## REQUIRED ACTION
Keep each line of the material that includes "暑い日はこれで決まり", and leave out the rest.

## PROVIDED DATA
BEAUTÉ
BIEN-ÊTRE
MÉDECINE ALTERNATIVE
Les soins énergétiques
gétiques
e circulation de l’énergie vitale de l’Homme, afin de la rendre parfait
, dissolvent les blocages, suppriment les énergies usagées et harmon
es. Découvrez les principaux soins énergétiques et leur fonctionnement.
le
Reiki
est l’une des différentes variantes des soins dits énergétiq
--
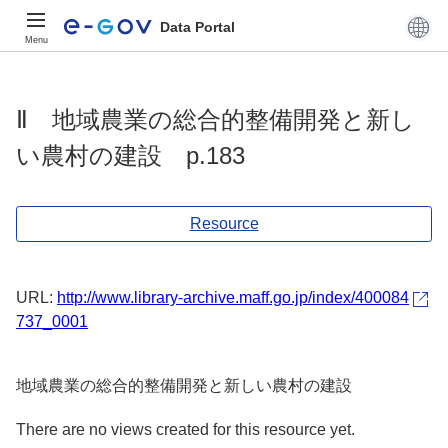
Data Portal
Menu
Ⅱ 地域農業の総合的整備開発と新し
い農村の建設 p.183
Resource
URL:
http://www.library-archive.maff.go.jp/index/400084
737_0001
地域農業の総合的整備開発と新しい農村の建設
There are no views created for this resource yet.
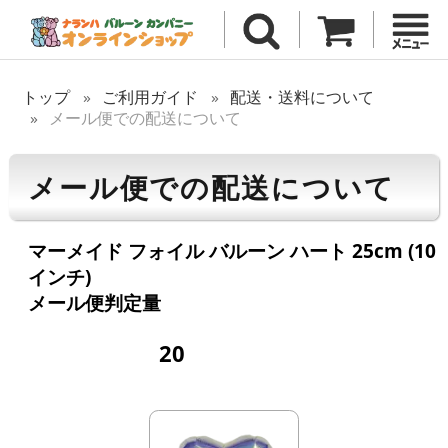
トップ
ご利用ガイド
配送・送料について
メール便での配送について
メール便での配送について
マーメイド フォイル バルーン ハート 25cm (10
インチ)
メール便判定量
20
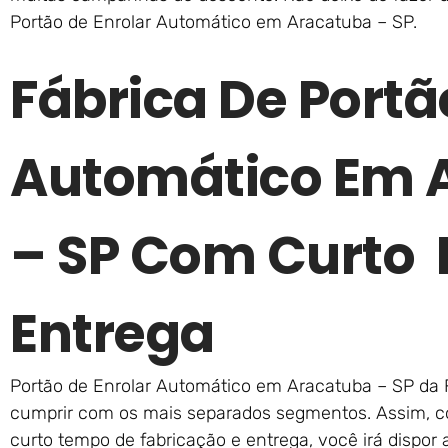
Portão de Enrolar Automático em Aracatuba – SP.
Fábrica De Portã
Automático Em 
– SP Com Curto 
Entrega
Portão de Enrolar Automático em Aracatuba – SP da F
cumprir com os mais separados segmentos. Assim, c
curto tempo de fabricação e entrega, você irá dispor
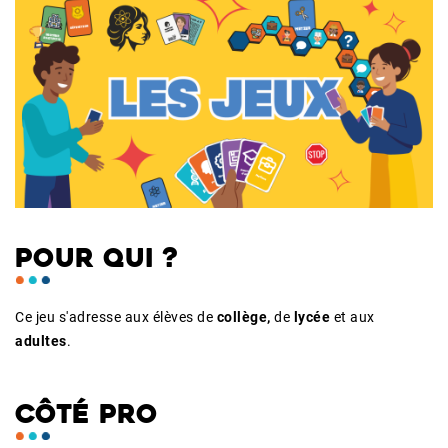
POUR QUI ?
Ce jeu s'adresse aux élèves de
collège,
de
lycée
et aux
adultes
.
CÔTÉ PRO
==
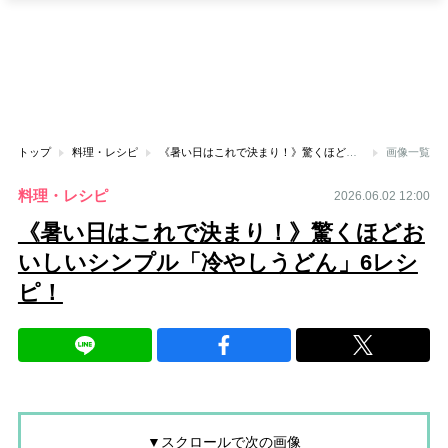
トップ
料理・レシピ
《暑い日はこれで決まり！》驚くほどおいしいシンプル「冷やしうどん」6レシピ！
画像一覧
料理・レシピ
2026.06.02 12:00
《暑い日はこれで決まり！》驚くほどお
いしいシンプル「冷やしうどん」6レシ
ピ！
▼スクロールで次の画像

## WRITTEN SOLUTION
《暑い日はこれで決まり！》驚くほどおいしいシンプル「冷やしうどん」6レシピ！
《暑い日はこれで決まり！》驚くほどお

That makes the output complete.